The 1999 agreement also states:
- Governments should “ensure that parents and persons
with legal responsibilities are educated about and
involved in providing sexual and reproductive health
information, in a manner consistent with the evolving
capacities of adolescents”.
- “Sexually active adolescents will require special family
planning information, counselling and health services, as
well as [information and services on] sexually transmitted
diseases and HIV/AIDS prevention and treatment.”

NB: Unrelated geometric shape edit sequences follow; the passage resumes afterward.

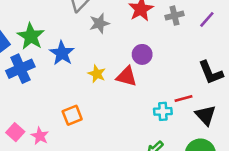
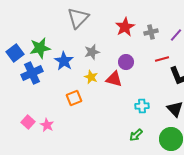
gray star: (99, 23) -> (92, 52), moved
green star: (31, 36) -> (40, 48), turned 30
red line: (184, 98) -> (162, 59), moved
orange square: (72, 115) -> (74, 98), moved

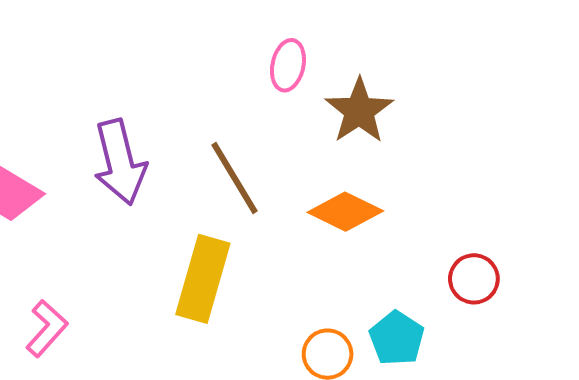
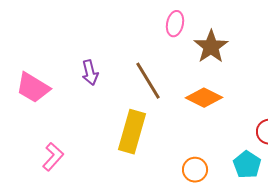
purple arrow: (120, 162) -> (90, 73), size x0.6
cyan pentagon: (397, 338) -> (247, 165), moved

- “These services should safeguard the rights of adolescents
to privacy, confidentiality and informed consent,
respecting their cultural values and religious beliefs and
in conformity with relevant existing international agreements
- “Those adolescents who become pregnant are at particular
risk and will require special support from their families,
health-care providers and the community during pregnancy,
delivery and early childcare. This support should
enable these adolescents to continue their education.”
- Countries should “ensure that programmes and attitudes
of health-care providers do not restrict the access
of adolescents to appropriate services and the information
they need, including for the prevention and treatment of
sexually transmitted diseases, HIV/AIDS and sexual
violence and abuse”.
- Governments and donors, by 2005, should “ensure that
at least 90 per cent, and by 2010 at least 95 per cent, of
young men and women aged 15 to 24 have access to the
information, education and services necessary to develop
the life skills required to reduce their vulnerability to
HIV infection. Services should include access to preventive
methods such as female and male condoms,
voluntary testing, counselling and follow-up.”